Among several other charges, Darlene Mathis, a D.C. based interior designer, was accused of money laundering by the U.S. Department of Justice authorities. This is an old case, which I have been pursuing since 2010. However, since then, a lot of stuff has happened and I wanted to bring to light a certain number of facts that people don’t know.
Darlene happens to be a senior level interior designer, with contracts amounting to several million dollars in the past. She is also a wife to a high profile judge, and used to be an active member of the National Republican Senatorial Committee.
Her company, Systems Design Inc. was doing well, but not too well according to Mathis’s standards. The company secured most of the contracts by falsifying documents, portfolios and through false claims. Mathis was sentenced to prison time, and a hefty $389,738 was to be paid to Customs and Clearance department as fine.
Darlene’s husband did not comment on the case.
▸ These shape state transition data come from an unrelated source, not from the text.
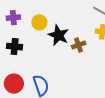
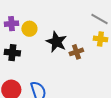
yellow circle: (39, 22) -> (29, 29), moved

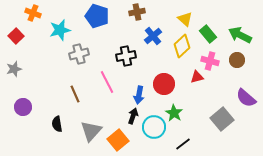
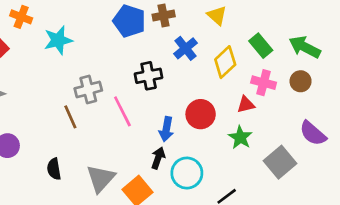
blue pentagon: (97, 16) -> (129, 21), moved
yellow triangle: (185, 19) -> (217, 16), moved
gray cross: (79, 54) -> (88, 89), moved
brown line: (75, 94) -> (70, 117), moved
green star: (174, 113) -> (240, 137), moved

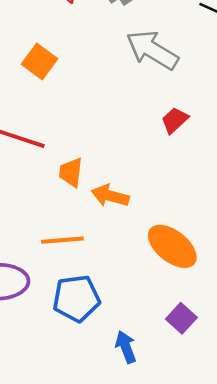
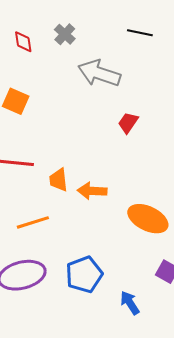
orange line: (62, 240) -> (33, 222), moved

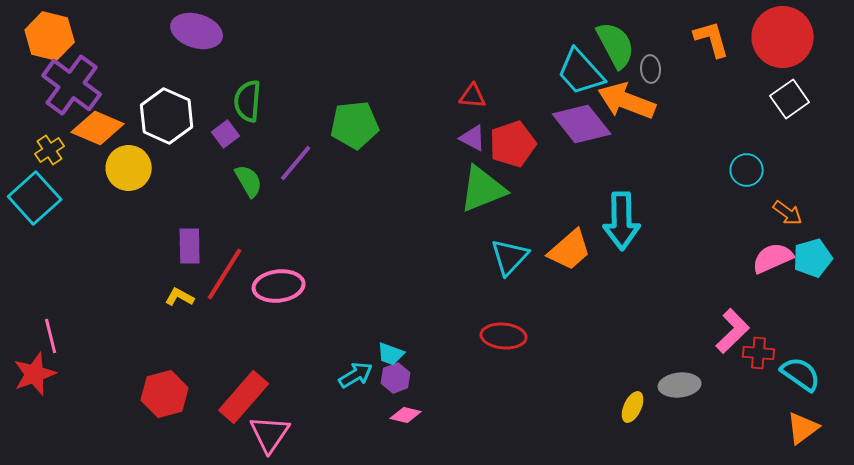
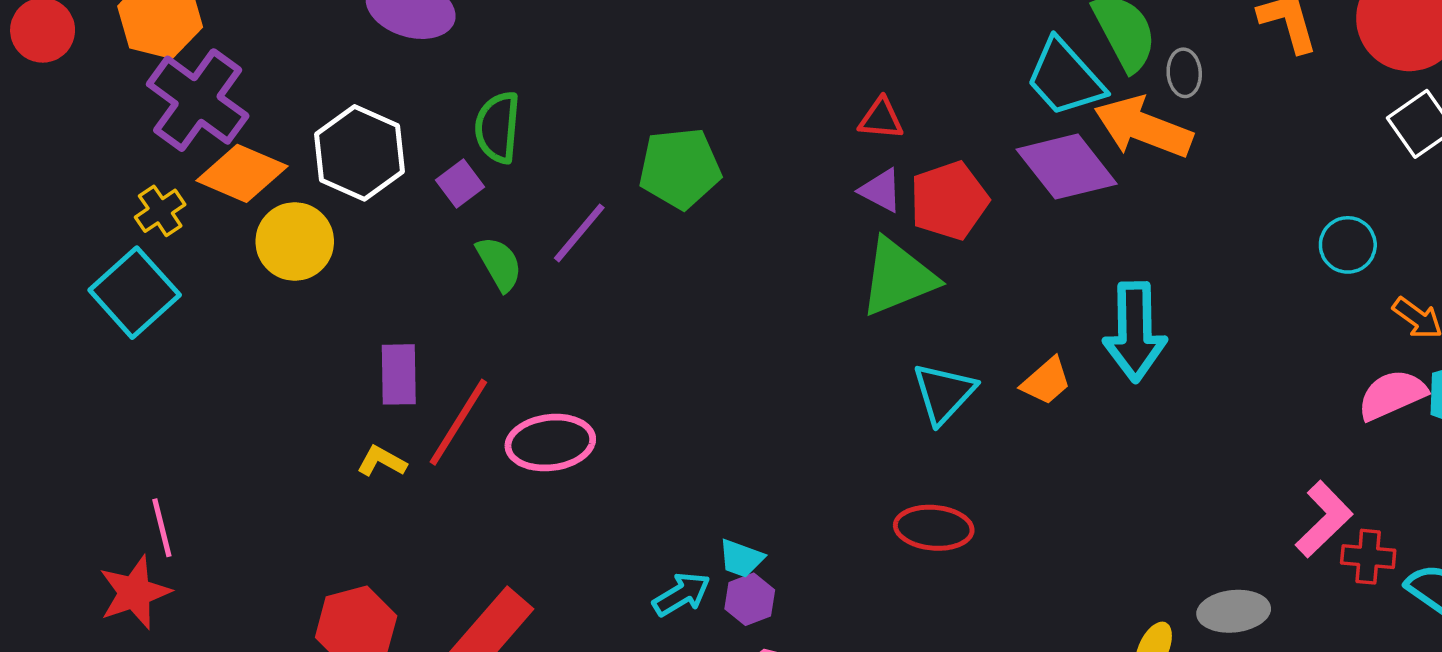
orange trapezoid: (570, 250) -> (1046, 381), size x0.7

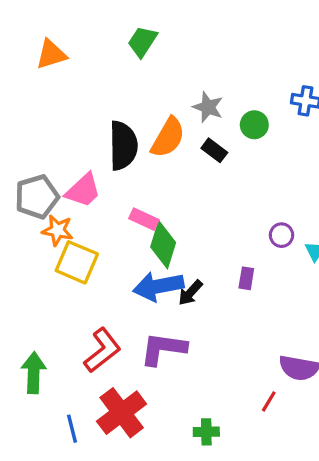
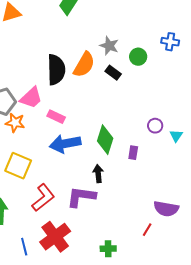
pink rectangle: (144, 219) -> (56, 117), moved
green diamond: (163, 245) -> (105, 140), moved
yellow square: (77, 262) -> (18, 166), moved
blue arrow: (158, 286) -> (65, 144), moved
black arrow: (190, 293) -> (98, 174), moved, turned 132

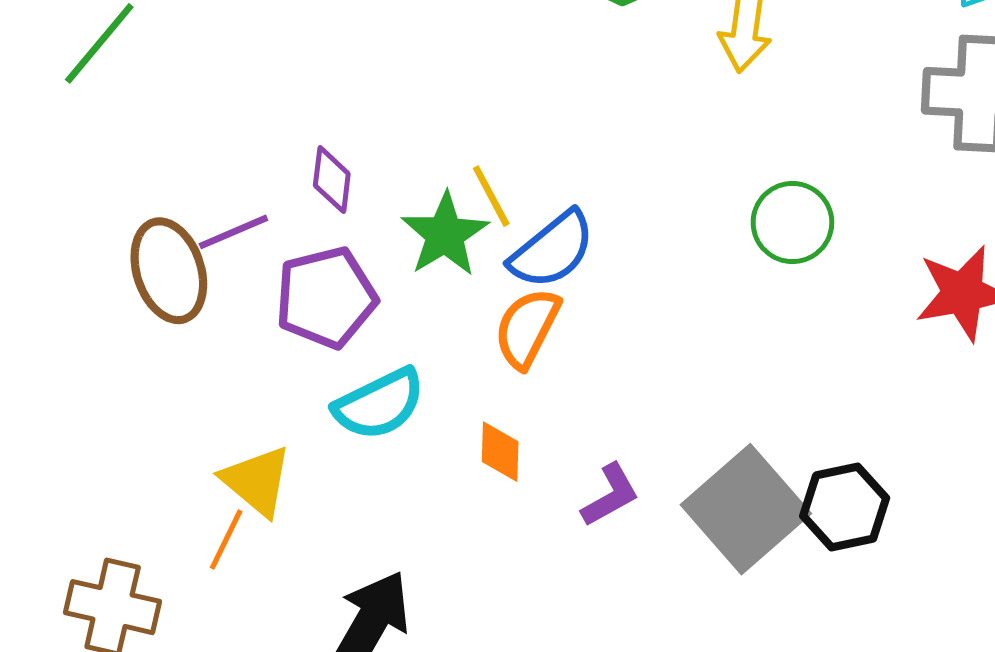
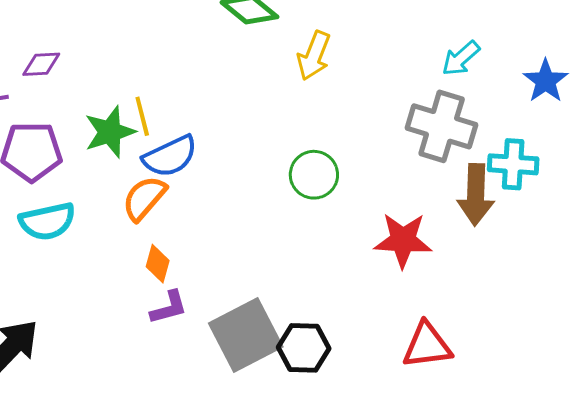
purple diamond: (332, 180) -> (41, 64), moved, turned 66
orange diamond: (500, 452) -> (158, 264), moved

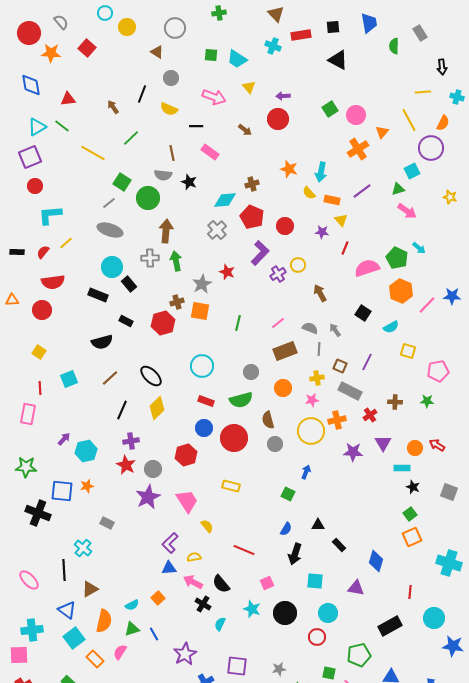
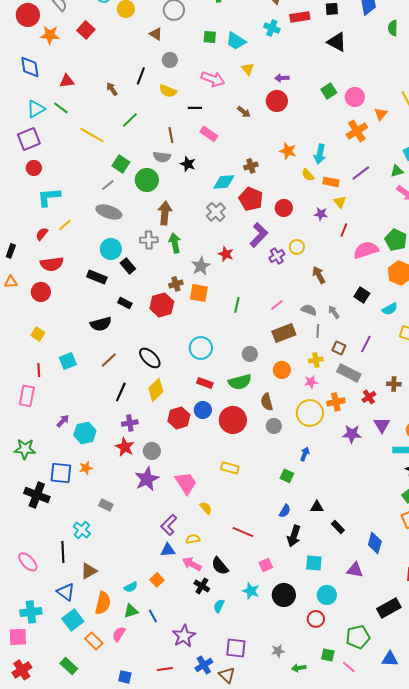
black rectangle: (17, 252) -> (11, 251), moved, turned -72
red hexagon: (186, 455) -> (179, 418), moved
Most of the time, he was too embarrassed to show his face in public. The law making authorities grew suspicious of the designer’s activities in March 2008, when she was “offered” a $1.3 million contract to renovate the Immigrations and Customers Enforcement (ICE) building. Someone tipped off on her, which eventually led to her downfall.
In one of the Department of Justice reports, it was said, “Mathis, alongside her co-conspirators has misrepresented independent contractors as the company’s employees. She also submitted false information regarding their background and created fake documents of the company’s past performance in order to convince officials for securing the contract.”